For each source the team obtained a sequence of ten long‑slit spectra, each with exposure times of roughly one hour, spread over several nights. The spectra were reduced with standard Gemini pipelines, wavelength‑calibrated using arc lamps, and corrected for telluric absorption. The He II line was fitted with a Gaussian profile in each exposure to measure its centroid velocity and full‑width at half‑maximum (FWHM). The authors then constructed a radial‑velocity curve by plotting the centroid shifts as a function of time.
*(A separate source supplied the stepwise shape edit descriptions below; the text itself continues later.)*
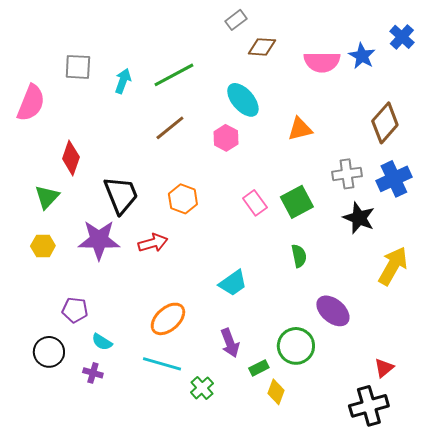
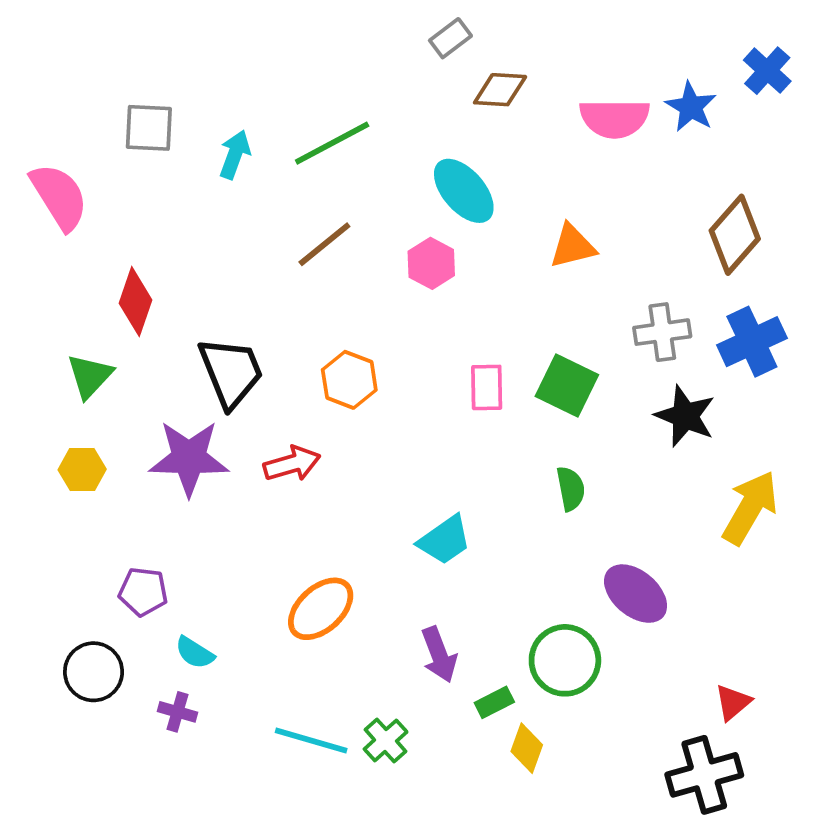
pink semicircle: (31, 103) -> (59, 197), turned -54
green square: (297, 202) -> (567, 386), turned -36
pink rectangle: (255, 203) -> (487, 387), turned 35
cyan line: (162, 364) -> (311, 740), moved

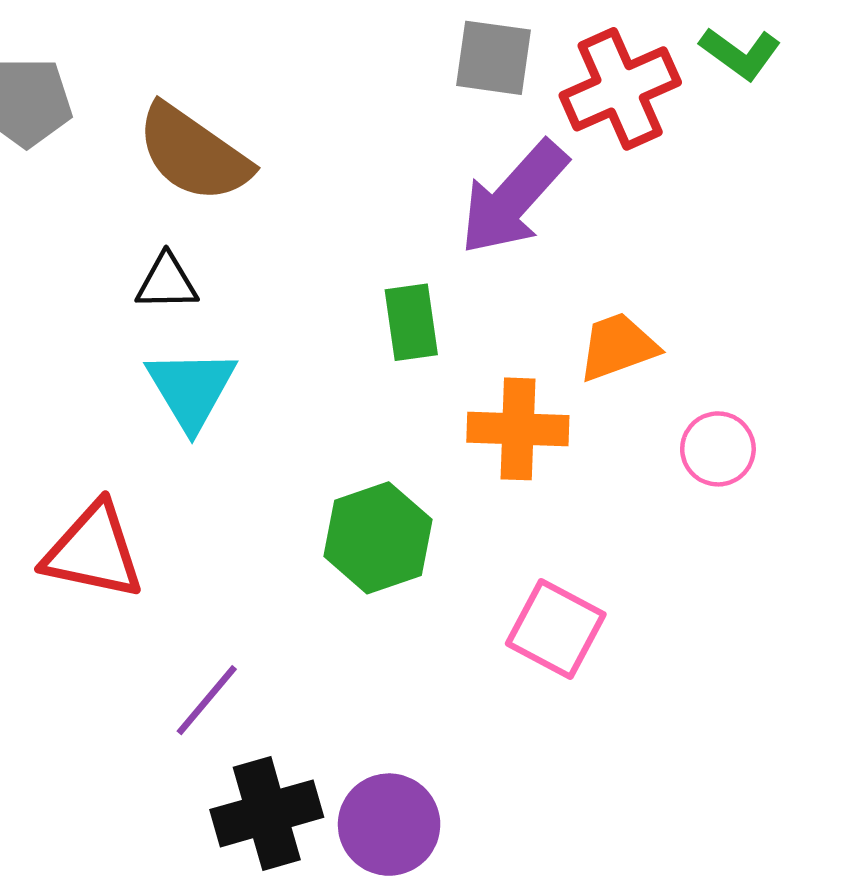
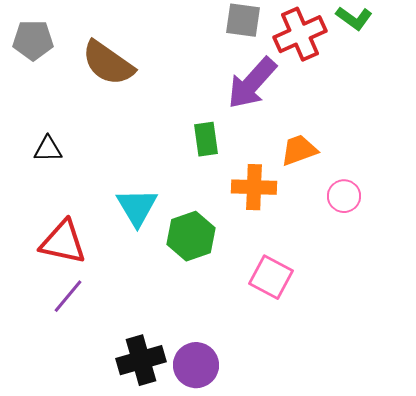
black triangle: (167, 282) -> (48, 149), moved
cyan triangle: (191, 389) -> (137, 207), moved
purple line: (207, 700) -> (68, 296), moved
The data reveal that the He II line does indeed shift in velocity, confirming that the emitting region is not static. However, the velocity variations are not sinusoidal; they lack a clear periodic signature that would be expected from a simple binary orbit. Consequently, the authors could not derive a reliable orbital period (P) or semi‑amplitude (K), and thus no mass function f(M) = (K³ P)/(2πG) sin³i could be calculated. The authors discuss several possible reasons for this failure: (1) the He II line may originate in the accretion disc rather than the donor star, so its motion reflects disc dynamics rather than the binary orbit; (2) the disc may be warped, precessing, or subject to strong outflows, producing non‑Keplerian velocity components; (3) the sampling cadence may have missed the true orbital period if it is much longer than the observing window.

A striking ancillary result is the extreme variability of the He II line on timescales shorter than a day. Both the line’s centroid and its width change appreciably between consecutive exposures. The measured FWHM is typically >1000 km s⁻¹, far broader than typical nebular lines. If the width is dominated by rotational broadening in a Keplerian disc, v_rot ≈ √(GM/R) sin i, the large observed v_rot implies either a very small radius (i.e., emission from the innermost disc) or a very low inclination angle i. The authors favor the latter interpretation: the disc is viewed nearly face‑on, so sin i is small, allowing a modest rotational speed to appear as a very broad line. A face‑on geometry also naturally explains the high apparent X‑ray luminosity via mild geometric beaming, consistent with models that invoke super‑Eddington accretion onto a stellar‑mass black hole.

The paper concludes that, while the current dataset does not yield a dynamical mass constraint, the observed rapid He II variability and broad line profile provide valuable diagnostics of the disc geometry and accretion physics in ULXs. The authors recommend future observations with integral‑field spectrographs to map the spatial distribution of He II emission, higher cadence monitoring to capture possible longer orbital periods, and simultaneous X‑ray/optical campaigns to directly link X‑ray flux changes with line‑profile variations. Such efforts could eventually disentangle disc‑related motions from true binary orbital motion, enabling a robust dynamical measurement of ULX black‑hole masses.